Il en ressort à l’unanimité, selon ce panel d’interviewés, qu’ils ne se sentent pas préparés, ni aidés pour savoir comment contrôler les non-vaccinés. Certains connaissent les habitués et savent lesquels ne sont pas vaccinés, mais la plupart, surtout dans les bars et restaurants dans Paris intra muros, ne savent pas comment les contrôler.

« Pour nous ça reste compliqué, on n’est pas vraiment au courant, ça change tout le temps. Un coup le passe sanitaire n’est pas obligatoire en terrasse, un coup c’est obligatoire.

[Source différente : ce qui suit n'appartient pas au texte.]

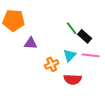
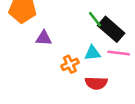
black rectangle: (85, 36) -> (111, 29), size x1.5
cyan triangle: (70, 55) -> (92, 53), turned 40

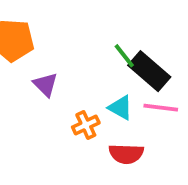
purple triangle: (44, 38) -> (45, 85), turned 42
cyan triangle: (92, 53) -> (120, 108), turned 35

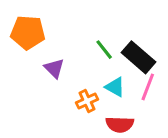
green line: (124, 56) -> (104, 50), moved
pink line: (161, 108) -> (148, 87), turned -76

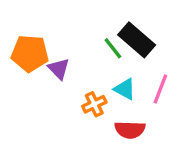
orange pentagon: (28, 32) -> (30, 53), moved
black rectangle: (138, 57) -> (137, 40), moved

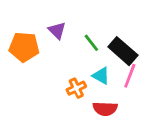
black rectangle: (137, 40) -> (123, 51), moved
purple triangle: (59, 69) -> (57, 30), moved

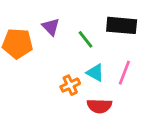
black rectangle: (123, 51) -> (122, 25), moved, turned -36

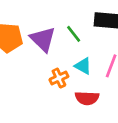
purple triangle: (51, 27) -> (43, 39), moved, size x1.5

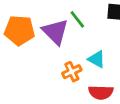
green line: (74, 34) -> (77, 19), moved

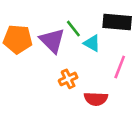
cyan triangle: (97, 59) -> (92, 43), moved

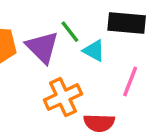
orange cross: (68, 79) -> (63, 97), size x1.5

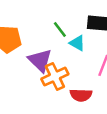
purple triangle: (42, 47) -> (40, 60), moved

On n’a toujours pas le droit au comptoir. Tout ça pour nous ça reste très, très compliqué. Là ils imposent le passe, ça veut dire quoi on va perdre des clients qui ne sont pas vaccinés. Normalement, on est dans un pays libre donc chacun ses choix. » nous explique une restauratrice, avant qu’un autre gérant appuie :

« On travaille beaucoup, on essaye d’être au courant, mais on n’y arrive pas facilement. Là, la loi commence dans une semaine, ça va encore évoluer, on sait pas comment. »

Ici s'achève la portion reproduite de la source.